Directions for this task >>
Beneath this line is the data. Output exactly the lines from the line with "VG Architecten, Oostkade 31" to the line with "Bottles / Hotel Royal bv, Gentsestraat 11/13", both ends included, and nothing more.

Stored items:

++++++

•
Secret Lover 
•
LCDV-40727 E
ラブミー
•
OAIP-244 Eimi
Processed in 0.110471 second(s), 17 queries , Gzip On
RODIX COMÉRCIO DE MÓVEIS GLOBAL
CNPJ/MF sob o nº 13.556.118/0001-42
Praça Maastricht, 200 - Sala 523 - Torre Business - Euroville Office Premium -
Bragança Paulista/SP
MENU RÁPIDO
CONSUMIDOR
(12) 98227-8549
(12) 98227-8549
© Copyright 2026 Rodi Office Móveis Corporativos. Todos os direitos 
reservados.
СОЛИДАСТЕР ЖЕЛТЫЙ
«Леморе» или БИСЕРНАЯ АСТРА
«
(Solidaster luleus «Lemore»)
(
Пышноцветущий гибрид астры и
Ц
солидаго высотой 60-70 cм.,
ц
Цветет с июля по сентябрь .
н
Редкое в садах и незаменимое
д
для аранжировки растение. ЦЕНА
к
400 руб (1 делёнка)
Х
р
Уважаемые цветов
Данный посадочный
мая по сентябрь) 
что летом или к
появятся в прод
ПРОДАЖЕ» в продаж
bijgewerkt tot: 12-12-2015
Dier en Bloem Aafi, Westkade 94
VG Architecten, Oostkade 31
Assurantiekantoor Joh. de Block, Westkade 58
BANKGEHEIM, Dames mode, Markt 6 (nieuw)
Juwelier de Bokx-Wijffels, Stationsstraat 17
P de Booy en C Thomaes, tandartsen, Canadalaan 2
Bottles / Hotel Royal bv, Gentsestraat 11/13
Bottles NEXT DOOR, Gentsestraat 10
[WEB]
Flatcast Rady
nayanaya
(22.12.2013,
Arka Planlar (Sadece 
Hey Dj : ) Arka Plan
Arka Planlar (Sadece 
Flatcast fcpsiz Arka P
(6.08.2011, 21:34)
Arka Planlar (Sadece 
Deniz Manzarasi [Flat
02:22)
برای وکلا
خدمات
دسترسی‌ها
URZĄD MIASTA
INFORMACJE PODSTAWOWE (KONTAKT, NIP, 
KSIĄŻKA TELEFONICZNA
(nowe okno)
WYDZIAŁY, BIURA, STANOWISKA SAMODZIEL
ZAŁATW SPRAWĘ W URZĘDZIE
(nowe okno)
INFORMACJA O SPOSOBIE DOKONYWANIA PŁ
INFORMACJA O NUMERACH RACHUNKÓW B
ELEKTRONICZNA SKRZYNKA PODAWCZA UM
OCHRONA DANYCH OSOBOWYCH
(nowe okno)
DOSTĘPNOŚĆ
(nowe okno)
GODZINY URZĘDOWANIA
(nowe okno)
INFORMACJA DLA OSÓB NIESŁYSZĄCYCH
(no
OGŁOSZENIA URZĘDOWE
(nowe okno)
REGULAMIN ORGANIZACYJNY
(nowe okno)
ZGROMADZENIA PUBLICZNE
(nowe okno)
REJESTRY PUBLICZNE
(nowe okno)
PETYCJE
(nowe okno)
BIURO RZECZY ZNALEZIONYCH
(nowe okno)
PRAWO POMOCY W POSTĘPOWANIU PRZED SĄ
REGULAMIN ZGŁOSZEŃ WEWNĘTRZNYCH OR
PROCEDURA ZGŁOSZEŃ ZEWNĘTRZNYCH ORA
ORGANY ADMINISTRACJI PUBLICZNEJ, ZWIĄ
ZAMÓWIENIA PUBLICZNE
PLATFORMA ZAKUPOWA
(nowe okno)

++++++

Exercise response >>
VG Architecten, Oostkade 31
Assurantiekantoor Joh. de Block, Westkade 58
BANKGEHEIM, Dames mode, Markt 6 (nieuw)
Juwelier de Bokx-Wijffels, Stationsstraat 17
P de Booy en C Thomaes, tandartsen, Canadalaan 2
Bottles / Hotel Royal bv, Gentsestraat 11/13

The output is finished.